Whether you have files on site in rows of filing cabinets, in boxes at a storage area or professionally archived by a third party, you are paying to hold on to paper. At three square feet per letter-sized file cabinet, you're probably paying way too much.

You Are Paying to Store Paper

3. It Takes More than 5 Minutes to Retrieve a Document

Once your archives are digital, finding a document is a simple keyword search. Unlike paper files, you can search by names, dates, keywords or associated terms. Even if you don't have a precise record number or name, you can still find what you're looking for.

More than 5 Minutes
More than 5 Minutes to Retrieve a Document

* Source: Coopers and Lybrand Study

4. Files on Your Server are Named and Organized by Hand

Whether you’re scanning to file or creating and saving files from applications, relying on hand-curated naming conventions and file structures is a risky and expensive proposition. Humans — even the most conscientious of us — rarely follow naming and indexing rules 100% of the time. Plus, most OS-based file structures don’t make good use of metadata, which is crucial for finding things quickly.

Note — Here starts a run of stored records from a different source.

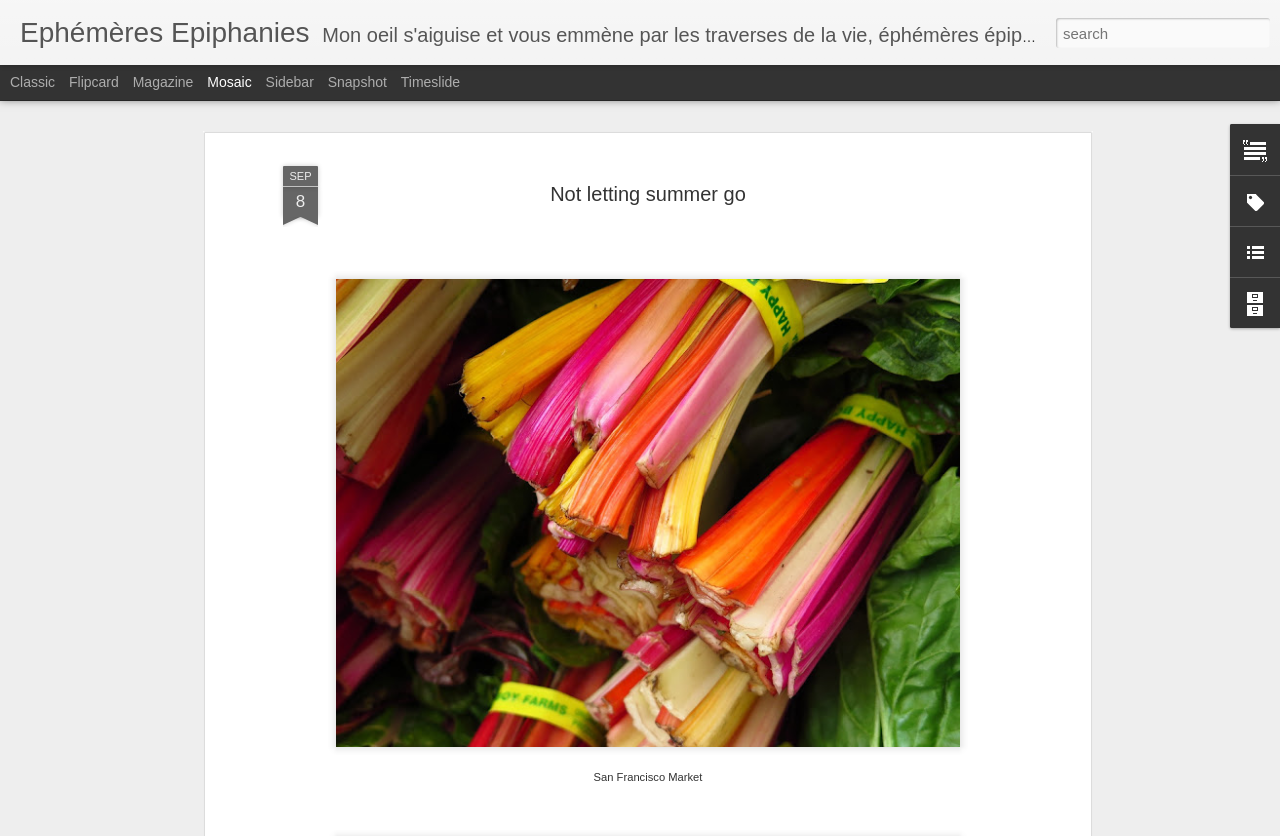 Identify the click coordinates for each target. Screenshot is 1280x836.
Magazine (163, 82)
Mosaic (229, 82)
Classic (32, 82)
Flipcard (94, 82)
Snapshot (357, 82)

Document management software solves both problems and delivers a whole host of tools that improve efficiency. Scan-to-file jobs go straight to the right folders and people, based on the rules you set up. Workflow — including trafficking, assignments and approvals — is baked into the file and filing structure. Every step is programmatic, traceable and clear.

5. Document Security Involves Turning an Actual Metal Key

Paper feels secure, especially after you read a few stories about hackers making off with critical data. However, a file folder of papers is actually far less secure than a well-encrypted hard drive. The paper itself can be destroyed by fire or water. Getting the data is as easy as breaking a lock or, more commonly, borrowing the file from someone’s desk for a quick photocopy or picture.

It costs $120 in labour to recreate a lost document (If it can be recreated)


Digital content can outlast paper and be protected. Cloud-based servers feature robust encryption and built-in redundancy. If you need even more security, store your data on multiple, encrypted hard drives or flash drives and place them in several secure locations like a safety deposit box or vault. No hacker can touch a file that isn’t connected to network.